++++ Source data ++++

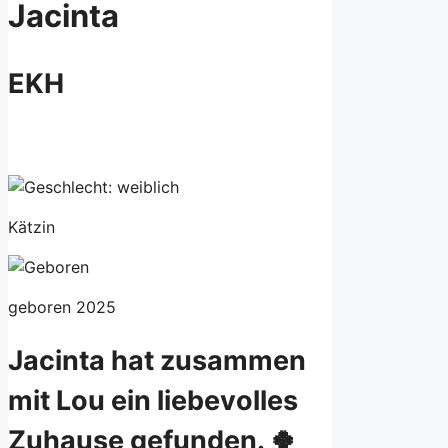
Jacinta
EKH
Kätzin
geboren 2025
Jacinta hat zusammen
mit Lou ein liebevolles
Zuhause gefunden. 🍀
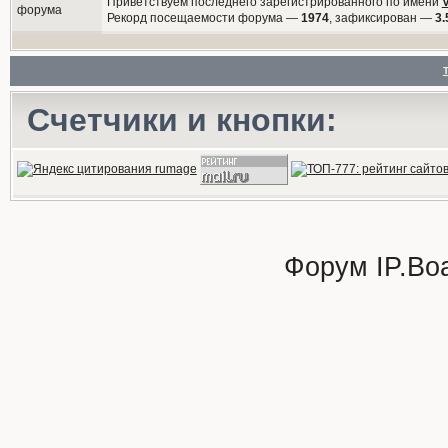
Приветствуем последнего зарегистрированного по имени
Рекорд посещаемости форума —
1974
, зафиксирован —
3.
Счетчики и кнопки:
Форум
IP.Bo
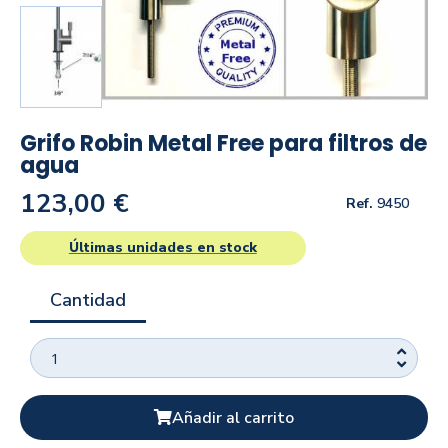
Grifo Robin Metal Free para filtros de
agua
123,00 €
Ref.
9450
Últimas unidades en stock
Cantidad
Añadir al carrito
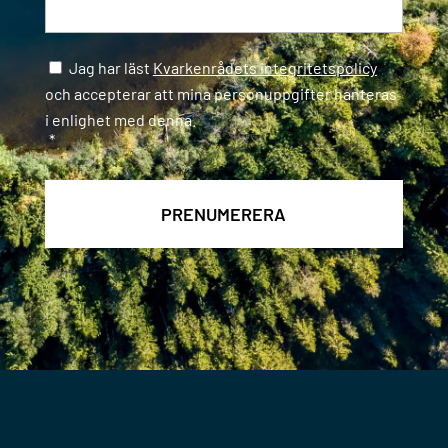
Samtycke
*
Jag har läst
Kvarkenrådets integritetspolicy
och accepterar att mina personuppgifter hanteras
i enlighet med denna.
*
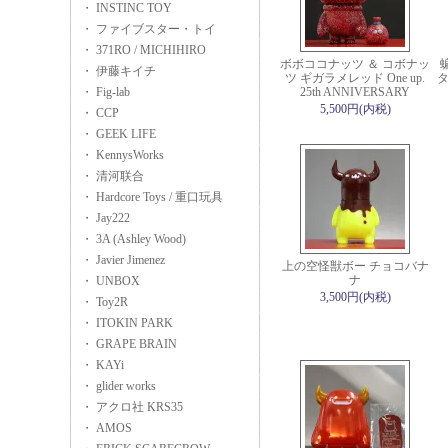
・ INSTINC TOY
・ ファイブスター・トイ
・ 371RO / MICHIHIRO
ボボココナッツ ＆ コボナッ
・ 伊藤キイチ
ツ ギガラメレッド One up.
タ
・ Fig-lab
25th ANNIVERSARY
5,500円(内税)
・ CCP
・ GEEK LIFE
・ KennysWorks
・ 清河联合
・ Hardcore Toys / 重口玩具
・ Jay222
・ 3A (Ashley Wood)
・ Javier Jimenez
上の空怪獣ボー チョコバナ
ナ
・ UNBOX
3,500円(内税)
・ Toy2R
・ ITOKIN PARK
・ GRAPE BRAIN
・ KAYi
・ glider works
・ アクロ社 KRS35
・ AMOS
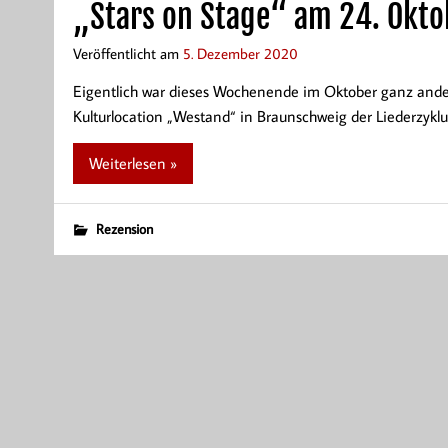
„Stars on Stage“ am 24. Okt
Veröffentlicht am
5. Dezember 2020
Eigentlich war dieses Wochenende im Oktober ganz anders 
Kulturlocation „Westand“ in Braunschweig der Liederzyklu
Weiterlesen »
Rezension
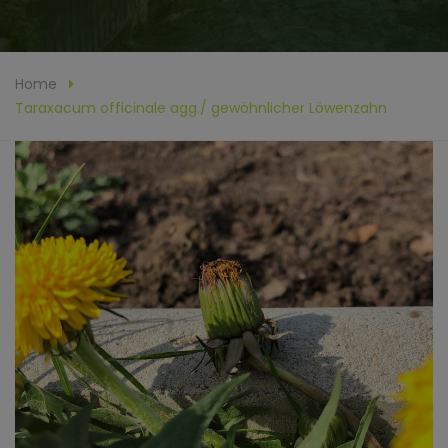
Home
Taraxacum officinale agg./ gewöhnlicher Löwenzahn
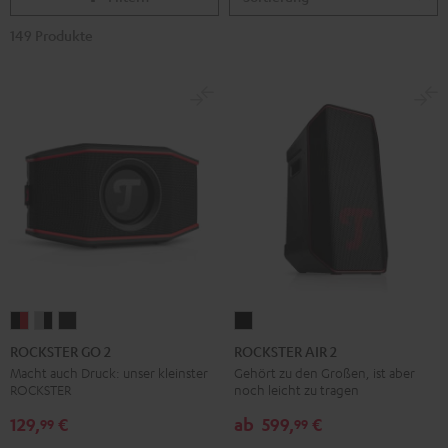
149 Produkte
ROCKSTER
ROCKSTER
ROCKSTER
ROCKSTER
GO
GO
GO
AIR
ROCKSTER GO 2
ROCKSTER AIR 2
2
2
2
2
Macht auch Druck: unser kleinster
Gehört zu den Großen, ist aber
ROCKSTER
noch leicht zu tragen
Black
Gray
Night
Schwarz
&
&
Black
129,
€
ab
599,
€
99
99
Red
Black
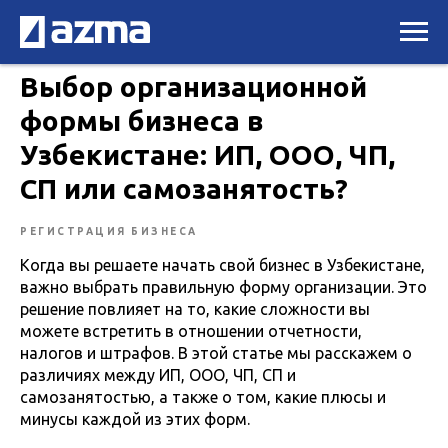
Выбор организационной
формы бизнеса в
Узбекистане: ИП, ООО, ЧП,
СП или самозанятость?
РЕГИСТРАЦИЯ БИЗНЕСА
Когда вы решаете начать свой бизнес в Узбекистане,
важно выбрать правильную форму организации. Это
решение повлияет на то, какие сложности вы
можете встретить в отношении отчетности,
налогов и штрафов. В этой статье мы расскажем о
различиях между ИП, ООО, ЧП, СП и
самозанятостью, а также о том, какие плюсы и
минусы каждой из этих форм.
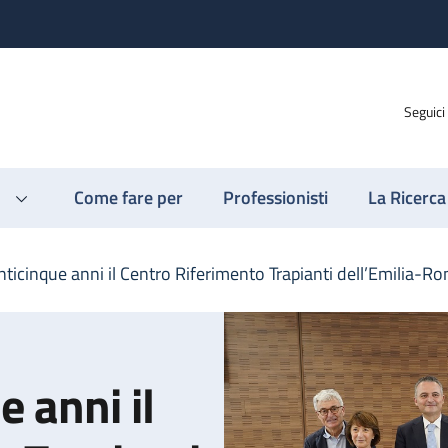
Seguici
Come fare per
Professionisti
La Ricerca
ticinque anni il Centro Riferimento Trapianti dell’Emilia-
 anni il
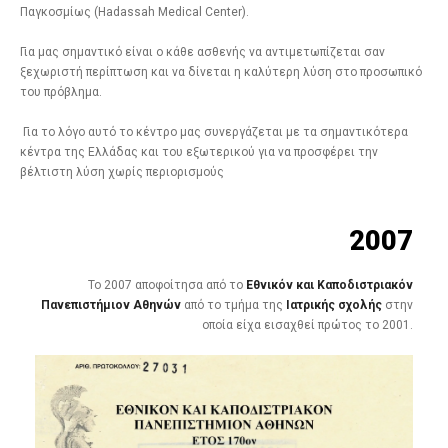
Παγκοσμίως (Hadassah Medical Center).
Για μας σημαντικό είναι ο κάθε ασθενής να αντιμετωπίζεται σαν
ξεχωριστή περίπτωση και να δίνεται η καλύτερη λύση στο προσωπικό
του πρόβλημα.
Για το λόγο αυτό το κέντρο μας συνεργάζεται με τα σημαντικότερα
κέντρα της Ελλάδας και του εξωτερικού για να προσφέρει την
βέλτιστη λύση χωρίς περιορισμούς
2007
Το 2007 αποφοίτησα από το
Εθνικόν και Καποδιστριακόν
Πανεπιστήμιον Αθηνών
από το τμήμα της
Ιατρικής σχολής
στην
οποία είχα εισαχθεί πρώτος το 2001.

++++

▶ [What this task involves] The expected answer is a copy of every line in the entries that holds the word "какие".

▶ [Response to this task]
решение повлияет на то, какие сложности вы
самозанятостью, а также о том, какие плюсы и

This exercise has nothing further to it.